The exact mechanisms by which advanced parental age increases the risk of autism are not fully understood. However, there are a few theories that have been proposed:

Chromosomal mutations: As people age, the likelihood of chromosomal mutations (changes in the DNA) in their eggs or sperm increases. These mutations can lead to the development of genetic disorders such as Down syndrome, which is associated with an increased risk of autism.

De novo mutations: De novo mutations are genetic mutations that occur spontaneously in the egg or sperm rather than being inherited from the parents. Studies have found that the number of de novo mutations increases with the father’s age and is associated with an increased risk of autism.

Sperm epigenetics: Epigenetics refers to changes in the way genes are expressed without changing the underlying DNA sequence. Studies have found that the age of a father is associated with changes in the epigenetics of sperm that can lead to an increased risk for autism.

It’s important to note that just because one of the parents is older, it does not mean that their child will develop autism. The relationship is probabilistic, not deterministic. Studies suggest that this increased risk may be relatively small, and many children born to older parents do not develop autism.

Prenatal Exposure To Certain Substances

Prenatal exposure to certain chemicals or substances has been suggested as a possible environmental risk factor for the development of autism in children.

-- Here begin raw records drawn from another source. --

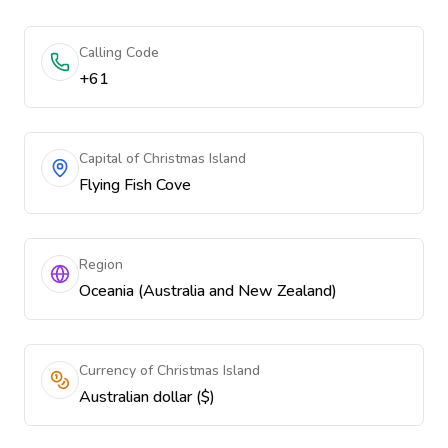
Calling Code
+61
Capital of Christmas Island
Flying Fish Cove
Region
Oceania (Australia and New Zealand)
Currency of Christmas Island
Australian dollar ($)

Studies have found associations between prenatal exposure to certain pollutants such as heavy metals, pesticides, phthalates, and polycyclic aromatic hydrocarbons (PAHs) with increased risk of autism.

Additionally, there are some studies that suggest that prenatal exposure to high levels of certain hormones such as testosterone, estrogen, and thyroid hormones is also associated with an increased risk of autism.

Premature Birth Or Low Birth Weight

Premature birth and low birth weight have been identified as risk factors for autism. It is thought that these conditions may impact the development of the brain, specifically the areas of the brain that are involved in social interaction, communication, and behavior.

One theory is that premature birth, or low birth weight can cause disruptions to the normal development of the brain. For example, premature babies may not receive sufficient oxygen or nutrients during a critical period of brain development, which can result in abnormal brain function. 

Another theory is that premature birth, or low birth weight can lead to complications later on in life that increases the risk of autism. For example, premature babies are at a higher risk of developing cerebral palsy, which is a condition that affects movement and coordination, as well as developmental delays. These conditions can also increase the risk of autism.

It’s also possible that premature birth or low birth weight are markers for other underlying issues that are related to autism. The association may not be directly causative but rather indicates a more complex underlying biological mechanism, such as genetic or environmental factors.

Certain Infections During Pregnancy

There is a growing body of research suggesting that certain infections during pregnancy may be a risk factor for autism in the child.

Infections can cause inflammation in the mother’s body, which in turn can lead to inflammation in the developing brain of the fetus. This inflammation may disrupt the normal development of the brain and increase the risk of autism.

A few studies have also found a link between maternal infection with certain viruses, such as rubella, cytomegalovirus, and herpes simplex virus, and increased risk of autism in the child. 

It’s also important to note that early detection and treatment of this infection can be beneficial to the mother and the developing baby. If you are pregnant and you have concerns about infections or anything else, it is best to consult with your doctor or obstetrician.

Most women who contract infections during pregnancy will not have a child with autism. And other possible risk factors, such as genetics and prenatal care, also play a role in the development of autism. More research is needed to better understand how these factors interact and contribute to the development of autism.